#### Given data
┄┄┄┄┄┄
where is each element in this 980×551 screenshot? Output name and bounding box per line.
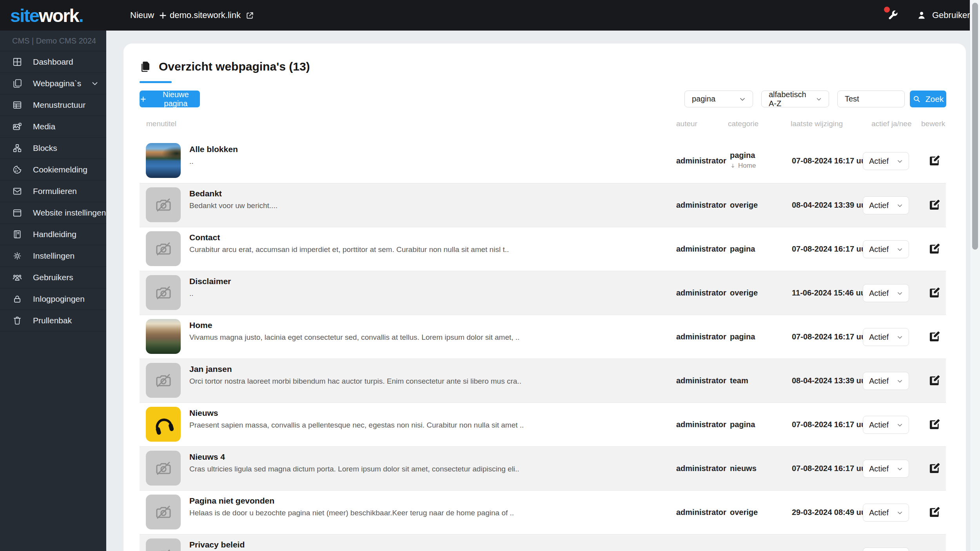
plus-icon: [159, 11, 167, 20]
row-last-modified: 08-04-2024 13:39 uur: [792, 201, 869, 210]
no-image-camera-icon: [154, 239, 173, 258]
site-link[interactable]: demo.sitework.link: [170, 10, 254, 20]
row-last-modified: 29-03-2024 08:49 uur: [792, 508, 869, 517]
row-thumbnail: [146, 538, 181, 551]
status-select[interactable]: Actief: [863, 152, 909, 170]
sidebar-item-menustructuur[interactable]: Menustructuur: [0, 94, 106, 116]
status-select[interactable]: Actief: [863, 416, 909, 434]
sidebar-item-handleiding[interactable]: Handleiding: [0, 224, 106, 245]
table-row[interactable]: Nieuws 4 Cras ultricies ligula sed magna…: [140, 446, 946, 490]
row-author: administrator: [676, 464, 726, 473]
status-select[interactable]: Actief: [863, 284, 909, 302]
row-author: administrator: [676, 245, 726, 254]
no-image-camera-icon: [154, 459, 173, 478]
edit-icon: [928, 549, 941, 551]
edit-icon: [928, 374, 941, 387]
row-category: team: [730, 376, 748, 385]
sidebar-item-formulieren[interactable]: Formulieren: [0, 181, 106, 202]
sort-filter-select[interactable]: alfabetisch A-Z: [761, 91, 829, 107]
row-thumbnail: [146, 451, 181, 486]
chevron-down-icon: [896, 465, 904, 473]
status-select-value: Actief: [869, 420, 889, 430]
status-select-value: Actief: [869, 377, 889, 386]
status-select[interactable]: Actief: [863, 328, 909, 346]
status-select[interactable]: Actief: [863, 504, 909, 522]
chevron-down-icon: [896, 509, 904, 517]
edit-page-button[interactable]: [928, 154, 941, 167]
sitework-logo[interactable]: sitework.: [10, 5, 83, 26]
status-select[interactable]: Actief: [863, 372, 909, 390]
menu-structure-icon: [12, 100, 22, 110]
page-scrollbar[interactable]: [970, 0, 980, 551]
status-select-value: Actief: [869, 157, 889, 166]
edit-page-button[interactable]: [928, 418, 941, 431]
nieuw-menu-button[interactable]: Nieuw: [130, 10, 167, 20]
sidebar: CMS | Demo CMS 2024 Dashboard Webpagina`…: [0, 31, 106, 551]
sidebar-item-instellingen[interactable]: Instellingen: [0, 245, 106, 267]
column-header-categorie: categorie: [728, 120, 759, 128]
category-sub-label: Home: [738, 162, 756, 170]
edit-page-button[interactable]: [928, 242, 941, 256]
sidebar-item-blocks[interactable]: Blocks: [0, 138, 106, 159]
edit-page-button[interactable]: [928, 330, 941, 343]
no-image-camera-icon: [154, 283, 173, 302]
table-row[interactable]: Bedankt Bedankt voor uw bericht.... admi…: [140, 183, 946, 227]
scrollbar-thumb[interactable]: [972, 3, 978, 250]
table-row[interactable]: Disclaimer .. administrator overige 11-0…: [140, 271, 946, 315]
row-author: administrator: [676, 508, 726, 517]
status-select[interactable]: Actief: [863, 240, 909, 258]
row-description: Helaas is de door u bezochte pagina niet…: [189, 509, 514, 517]
column-header-auteur: auteur: [676, 120, 697, 128]
topbar: sitework. Nieuw demo.sitework.link: [0, 0, 970, 31]
sidebar-item-webpaginas[interactable]: Webpagina`s: [0, 73, 106, 94]
status-select-value: Actief: [869, 245, 889, 254]
users-icon: [12, 272, 22, 283]
table-row[interactable]: Jan jansen Orci tortor nostra laoreet mo…: [140, 359, 946, 402]
row-title: Jan jansen: [189, 364, 232, 374]
category-filter-select[interactable]: pagina: [684, 91, 753, 107]
sidebar-item-dashboard[interactable]: Dashboard: [0, 51, 106, 73]
chevron-down-icon: [815, 95, 822, 103]
pages-table-rows: Alle blokken .. administrator pagina Hom…: [140, 139, 946, 551]
table-row[interactable]: Pagina niet gevonden Helaas is de door u…: [140, 490, 946, 534]
sidebar-item-website-instellingen[interactable]: Website instellingen: [0, 202, 106, 224]
table-row[interactable]: Home Vivamus magna justo, lacinia eget c…: [140, 315, 946, 359]
chevron-down-icon: [896, 421, 904, 429]
search-button[interactable]: Zoek: [910, 91, 946, 107]
row-title: Bedankt: [189, 189, 222, 198]
row-thumbnail: [146, 275, 181, 310]
sidebar-header: CMS | Demo CMS 2024: [0, 31, 106, 51]
new-page-button[interactable]: Nieuwe pagina: [140, 91, 200, 107]
sidebar-item-inlogpogingen[interactable]: Inlogpogingen: [0, 288, 106, 310]
sidebar-item-label: Blocks: [33, 143, 57, 153]
page-title: Overzicht webpagina's (13): [159, 60, 310, 73]
book-icon: [12, 229, 22, 239]
row-last-modified: 07-08-2024 16:17 uur: [792, 245, 869, 254]
edit-page-button[interactable]: [928, 374, 941, 387]
user-icon: [916, 10, 927, 20]
edit-page-button[interactable]: [928, 286, 941, 299]
edit-page-button[interactable]: [928, 462, 941, 475]
edit-page-button[interactable]: [928, 506, 941, 519]
chevron-down-icon: [896, 290, 904, 297]
status-select[interactable]: Actief: [863, 547, 909, 551]
table-row[interactable]: Contact Curabitur arcu erat, accumsan id…: [140, 227, 946, 271]
table-row[interactable]: Privacy beleid .. administrator overige …: [140, 534, 946, 551]
sidebar-item-prullenbak[interactable]: Prullenbak: [0, 310, 106, 332]
edit-page-button[interactable]: [928, 198, 941, 212]
browser-icon: [12, 208, 22, 218]
column-header-laatste-wijziging: laatste wijziging: [791, 120, 843, 128]
search-input[interactable]: [837, 91, 905, 107]
sidebar-item-cookiemelding[interactable]: Cookiemelding: [0, 159, 106, 181]
status-select[interactable]: Actief: [863, 196, 909, 214]
row-category-label: pagina: [730, 245, 755, 253]
sidebar-item-gebruikers[interactable]: Gebruikers: [0, 267, 106, 288]
sort-filter-value: alfabetisch A-Z: [769, 90, 815, 108]
edit-page-button[interactable]: [928, 549, 941, 551]
table-row[interactable]: Alle blokken .. administrator pagina Hom…: [140, 139, 946, 183]
media-icon: [12, 121, 22, 132]
sidebar-item-media[interactable]: Media: [0, 116, 106, 138]
status-select[interactable]: Actief: [863, 460, 909, 478]
table-row[interactable]: Nieuws Praesent sapien massa, convallis …: [140, 402, 946, 446]
sidebar-item-label: Formulieren: [33, 187, 77, 196]
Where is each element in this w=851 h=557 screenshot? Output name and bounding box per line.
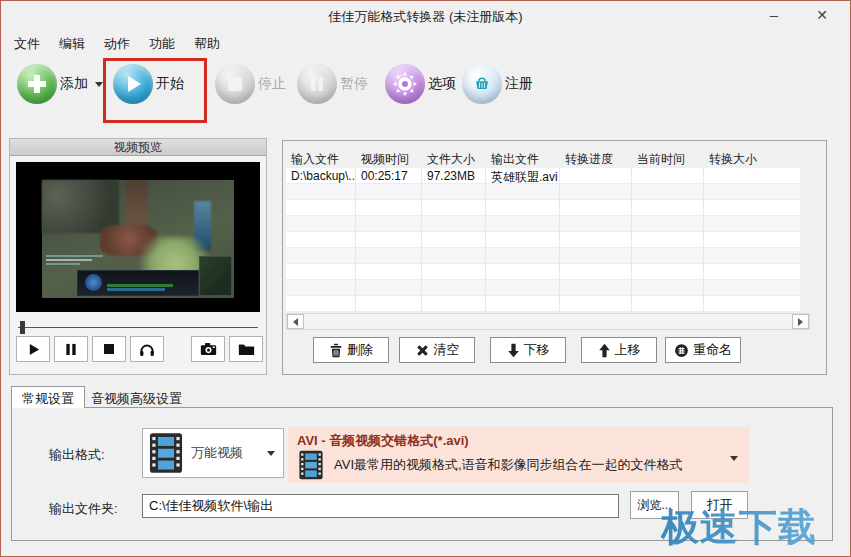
pause-icon <box>297 64 337 104</box>
output-folder-input[interactable] <box>142 494 619 518</box>
add-icon <box>17 64 57 104</box>
stop-label: 停止 <box>258 75 286 93</box>
format-title: AVI - 音频视频交错格式(*.avi) <box>297 432 469 450</box>
empty-row <box>286 232 800 248</box>
queue-table-body: D:\backup\... 00:25:17 97.23MB 英雄联盟.avi <box>286 168 800 312</box>
add-label: 添加 <box>60 75 88 93</box>
register-button[interactable]: 注册 <box>462 64 533 104</box>
format-detail-dropdown[interactable]: AVI - 音频视频交错格式(*.avi) AVI最常用的视频格式,语音和影像同… <box>288 427 750 483</box>
app-window: 佳佳万能格式转换器 (未注册版本) – ✕ 文件 编辑 动作 功能 帮助 添加 … <box>0 0 851 557</box>
stop-icon <box>215 64 255 104</box>
tab-general-settings[interactable]: 常规设置 <box>11 386 85 408</box>
scroll-left-icon[interactable] <box>287 314 304 329</box>
menu-action[interactable]: 动作 <box>101 33 133 55</box>
menu-edit[interactable]: 编辑 <box>56 33 88 55</box>
empty-row <box>286 248 800 264</box>
arrow-up-icon <box>598 343 611 358</box>
empty-row <box>286 200 800 216</box>
play-icon <box>113 64 153 104</box>
preview-pause-button[interactable] <box>54 336 88 362</box>
format-description: AVI最常用的视频格式,语音和影像同步组合在一起的文件格式 <box>334 456 683 474</box>
close-icon[interactable]: ✕ <box>806 3 838 27</box>
stop-button[interactable]: 停止 <box>215 64 286 104</box>
output-folder-label: 输出文件夹: <box>49 500 118 518</box>
game-frame <box>42 180 234 298</box>
tab-advanced-settings[interactable]: 音视频高级设置 <box>81 387 192 409</box>
title-bar: 佳佳万能格式转换器 (未注册版本) – ✕ <box>1 1 850 31</box>
window-title: 佳佳万能格式转换器 (未注册版本) <box>1 8 850 26</box>
menu-bar: 文件 编辑 动作 功能 帮助 <box>11 33 223 55</box>
table-row[interactable]: D:\backup\... 00:25:17 97.23MB 英雄联盟.avi <box>286 168 800 184</box>
menu-file[interactable]: 文件 <box>11 33 43 55</box>
browse-button[interactable]: 浏览... <box>630 491 679 519</box>
cell-duration: 00:25:17 <box>356 168 422 183</box>
minimap <box>199 256 232 296</box>
move-up-button[interactable]: 上移 <box>581 337 657 363</box>
cell-progress <box>560 168 632 183</box>
general-settings-panel: 输出格式: 万能视频 AVI - 音频视频交错格式(*.avi) AVI最常用的… <box>11 407 833 541</box>
empty-row <box>286 184 800 200</box>
x-icon <box>415 343 430 358</box>
film-icon <box>149 432 183 474</box>
arrow-down-icon <box>507 343 520 358</box>
video-preview-title: 视频预览 <box>10 139 266 156</box>
open-button[interactable]: 打开 <box>691 491 748 519</box>
delete-label: 删除 <box>347 341 373 359</box>
audio-headphones-button[interactable] <box>130 336 164 362</box>
rename-icon <box>674 343 689 358</box>
move-down-label: 下移 <box>524 341 550 359</box>
options-button[interactable]: 选项 <box>385 64 456 104</box>
move-down-button[interactable]: 下移 <box>490 337 566 363</box>
move-up-label: 上移 <box>615 341 641 359</box>
video-preview-panel: 视频预览 <box>9 138 267 375</box>
rename-label: 重命名 <box>693 341 732 359</box>
empty-row <box>286 280 800 296</box>
add-button[interactable]: 添加 <box>17 64 103 104</box>
rename-button[interactable]: 重命名 <box>665 337 741 363</box>
delete-button[interactable]: 删除 <box>313 337 389 363</box>
film-icon-small <box>298 450 324 480</box>
menu-function[interactable]: 功能 <box>146 33 178 55</box>
start-button[interactable]: 开始 <box>113 64 184 104</box>
preview-stop-button[interactable] <box>92 336 126 362</box>
open-folder-button[interactable] <box>229 336 263 362</box>
scroll-right-icon[interactable] <box>792 314 809 329</box>
horizontal-scrollbar[interactable] <box>286 313 810 330</box>
chevron-down-icon <box>267 451 275 456</box>
trash-icon <box>329 343 343 358</box>
cell-current-time <box>632 168 704 183</box>
minimize-icon[interactable]: – <box>758 3 790 27</box>
cell-input-file: D:\backup\... <box>286 168 356 183</box>
basket-icon <box>462 64 502 104</box>
seek-slider[interactable] <box>18 321 258 334</box>
clear-label: 清空 <box>434 341 460 359</box>
cell-file-size: 97.23MB <box>422 168 486 183</box>
video-thumbnail <box>16 162 260 312</box>
cell-output-file: 英雄联盟.avi <box>486 168 560 183</box>
cell-converted-size <box>704 168 800 183</box>
output-format-label: 输出格式: <box>49 446 105 464</box>
pause-label: 暂停 <box>340 75 368 93</box>
preview-play-button[interactable] <box>16 336 50 362</box>
empty-row <box>286 296 800 312</box>
gear-icon <box>385 64 425 104</box>
format-category-value: 万能视频 <box>191 444 243 462</box>
empty-row <box>286 264 800 280</box>
chevron-down-icon <box>730 456 738 461</box>
add-dropdown-icon[interactable] <box>95 82 103 87</box>
options-label: 选项 <box>428 75 456 93</box>
seek-slider-thumb[interactable] <box>20 321 25 334</box>
start-label: 开始 <box>156 75 184 93</box>
menu-help[interactable]: 帮助 <box>191 33 223 55</box>
clear-button[interactable]: 清空 <box>399 337 475 363</box>
conversion-queue-panel: 输入文件 视频时间 文件大小 输出文件 转换进度 当前时间 转换大小 D:\ba… <box>282 140 827 375</box>
empty-row <box>286 216 800 232</box>
format-category-dropdown[interactable]: 万能视频 <box>142 428 284 478</box>
register-label: 注册 <box>505 75 533 93</box>
pause-button[interactable]: 暂停 <box>297 64 368 104</box>
snapshot-camera-button[interactable] <box>191 336 225 362</box>
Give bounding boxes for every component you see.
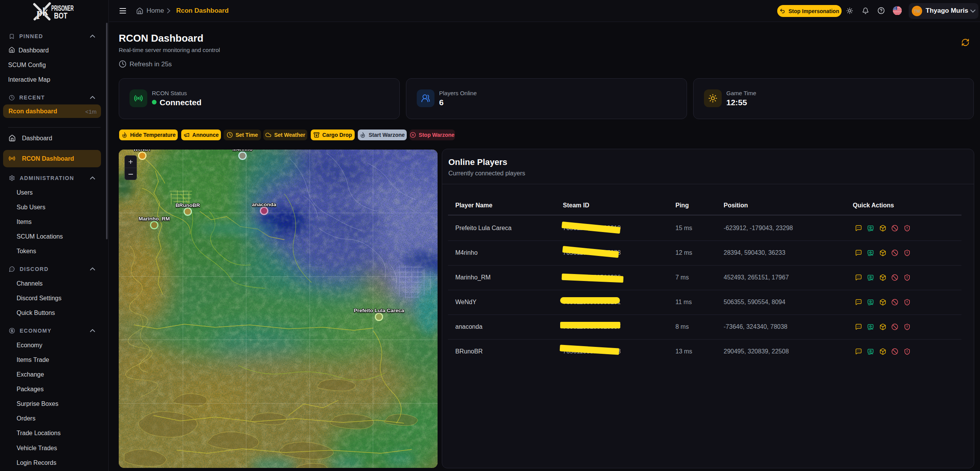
svg-text:BOT: BOT [54,11,67,20]
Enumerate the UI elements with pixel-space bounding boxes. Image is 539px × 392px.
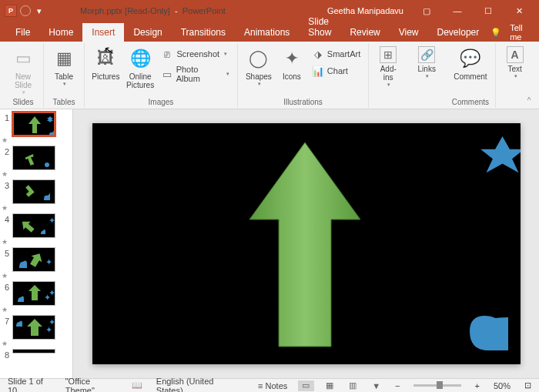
group-label-slides: Slides [12, 98, 33, 108]
slide-content [92, 123, 521, 364]
zoom-in-button[interactable]: + [472, 381, 483, 390]
icons-button[interactable]: ✦ Icons [276, 43, 307, 82]
screenshot-icon: ⎚ [161, 48, 173, 60]
tellme-input[interactable]: Tell me [504, 23, 538, 42]
thumb-row-5[interactable]: 5★ ✦ [0, 246, 72, 280]
svg-text:✦: ✦ [49, 216, 55, 225]
zoom-handle[interactable] [437, 381, 443, 389]
thumb-row-8[interactable]: 8 [0, 348, 72, 360]
theme-name: "Office Theme" [62, 377, 121, 393]
svg-marker-4 [22, 185, 34, 197]
thumbnail-4[interactable]: ✦ [12, 213, 55, 238]
star-shape [480, 136, 521, 173]
addins-button[interactable]: ⊞ Add- ins ▾ [373, 43, 403, 89]
group-label-comments: Comments [452, 98, 489, 108]
chart-icon: 📊 [312, 65, 324, 77]
svg-point-3 [45, 162, 49, 167]
tab-insert[interactable]: Insert [82, 23, 124, 42]
thumbnail-6[interactable]: ✦✦ [12, 281, 55, 306]
thumb-row-6[interactable]: 6★ ✦✦ [0, 280, 72, 314]
thumbnail-8[interactable] [12, 349, 55, 353]
tab-slideshow[interactable]: Slide Show [299, 12, 340, 42]
thumb-row-7[interactable]: 7★ ✦✦ [0, 314, 72, 348]
tab-view[interactable]: View [390, 23, 428, 42]
smartart-button[interactable]: ⬗SmartArt [309, 46, 363, 62]
slide-counter[interactable]: Slide 1 of 10 [5, 377, 55, 393]
thumbnail-panel[interactable]: 1★ 2★ 3★ 4★ ✦ 5★ ✦ [0, 109, 73, 378]
tab-transitions[interactable]: Transitions [172, 23, 235, 42]
online-pictures-button[interactable]: 🌐 Online Pictures [124, 43, 157, 91]
svg-text:✦: ✦ [49, 317, 55, 327]
collapse-ribbon-icon[interactable]: ^ [522, 96, 536, 107]
maximize-button[interactable]: ☐ [473, 0, 504, 22]
group-addins: ⊞ Add- ins ▾ [369, 43, 407, 108]
text-icon: A [507, 46, 524, 63]
slide-sorter-button[interactable]: ▦ [322, 380, 337, 391]
thumb-row-3[interactable]: 3★ [0, 179, 72, 213]
table-button[interactable]: ▦ Table ▾ [49, 43, 79, 89]
animation-star-icon: ★ [2, 224, 9, 246]
thumb-row-2[interactable]: 2★ [0, 145, 72, 179]
zoom-out-button[interactable]: − [392, 381, 403, 390]
close-button[interactable]: ✕ [504, 0, 534, 22]
tab-design[interactable]: Design [124, 23, 171, 42]
group-label-images: Images [149, 98, 174, 108]
minimize-button[interactable]: — [442, 0, 473, 22]
slideshow-view-button[interactable]: ▼ [369, 380, 384, 391]
thumbnail-7[interactable]: ✦✦ [12, 315, 55, 340]
zoom-slider[interactable] [413, 384, 460, 387]
notes-icon: ≡ [258, 381, 263, 390]
language-selector[interactable]: English (United States) [153, 377, 239, 393]
comment-button[interactable]: 💬 Comment [450, 43, 490, 82]
svg-marker-2 [23, 152, 37, 166]
thumbnail-5[interactable]: ✦ [12, 247, 55, 272]
reading-view-button[interactable]: ▥ [345, 380, 360, 391]
spellcheck-icon[interactable]: 📖 [129, 380, 146, 390]
slide[interactable] [92, 123, 521, 364]
app-icon: P [5, 5, 17, 17]
text-button[interactable]: A Text ▾ [500, 43, 530, 81]
new-slide-button[interactable]: ▭ New Slide ▾ [8, 43, 38, 97]
new-slide-icon: ▭ [11, 46, 35, 71]
notes-button[interactable]: ≡Notes [255, 381, 290, 390]
photo-album-icon: ▭ [161, 68, 172, 80]
tab-file[interactable]: File [6, 23, 39, 42]
svg-marker-0 [28, 116, 41, 133]
tab-developer[interactable]: Developer [428, 23, 489, 42]
group-links: 🔗 Links ▾ [407, 43, 446, 108]
animation-star-icon: ★ [2, 292, 9, 313]
thumbnail-2[interactable] [12, 146, 55, 170]
pictures-icon: 🖼 [93, 46, 118, 71]
statusbar: Slide 1 of 10 "Office Theme" 📖 English (… [0, 378, 539, 392]
thumb-row-1[interactable]: 1★ [0, 111, 72, 145]
tab-review[interactable]: Review [340, 23, 389, 42]
thumb-row-4[interactable]: 4★ ✦ [0, 213, 72, 246]
shapes-button[interactable]: ◯ Shapes ▾ [243, 43, 275, 89]
svg-marker-9 [28, 285, 41, 300]
fit-to-window-button[interactable]: ⊡ [521, 380, 534, 390]
shapes-icon: ◯ [246, 46, 271, 71]
tab-animations[interactable]: Animations [235, 23, 299, 42]
group-images: 🖼 Pictures 🌐 Online Pictures ⎚Screenshot… [85, 43, 238, 108]
thumbnail-3[interactable] [12, 179, 55, 204]
pictures-button[interactable]: 🖼 Pictures [89, 43, 122, 82]
svg-marker-1 [47, 116, 53, 122]
tab-home[interactable]: Home [39, 23, 82, 42]
screenshot-button[interactable]: ⎚Screenshot▾ [158, 46, 232, 62]
animation-star-icon: ★ [2, 122, 9, 144]
slide-canvas-area[interactable] [73, 109, 539, 378]
photo-album-button[interactable]: ▭Photo Album▾ [158, 63, 232, 85]
autosave-icon[interactable] [20, 5, 31, 16]
chart-button[interactable]: 📊Chart [309, 63, 363, 79]
group-label-tables: Tables [53, 98, 75, 108]
titlebar: P ▾ Morph.pptx [Read-Only] - PowerPoint … [0, 0, 539, 22]
thumbnail-1[interactable] [12, 112, 55, 136]
zoom-percent[interactable]: 50% [490, 381, 514, 390]
quick-access-dropdown[interactable]: ▾ [37, 6, 42, 16]
ribbon-options-icon[interactable]: ▢ [411, 0, 442, 22]
links-button[interactable]: 🔗 Links ▾ [412, 43, 441, 81]
addins-icon: ⊞ [380, 46, 397, 63]
title-text: Morph.pptx [Read-Only] - PowerPoint [80, 6, 226, 15]
normal-view-button[interactable]: ▭ [298, 380, 313, 391]
online-pictures-icon: 🌐 [128, 46, 152, 71]
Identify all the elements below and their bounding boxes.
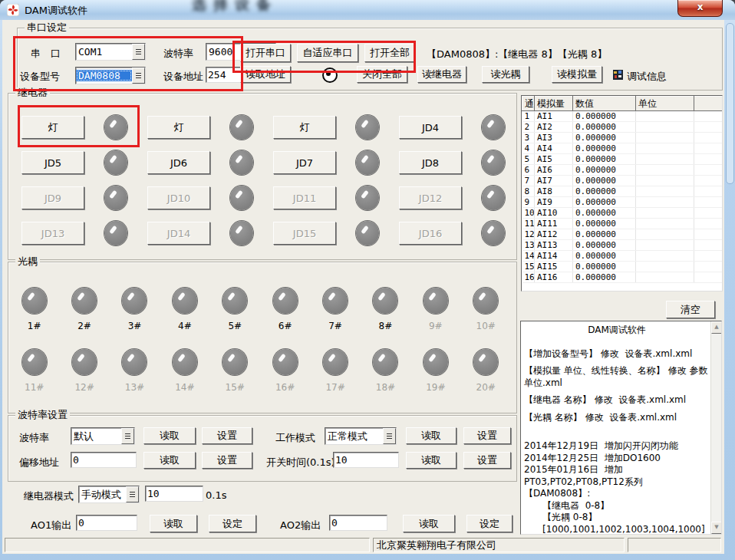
┄┄┄┄┄┄
#### Exercise
Looking at the records, report the number of lines that hold the string "panel", with no other text.

#### Written reply
4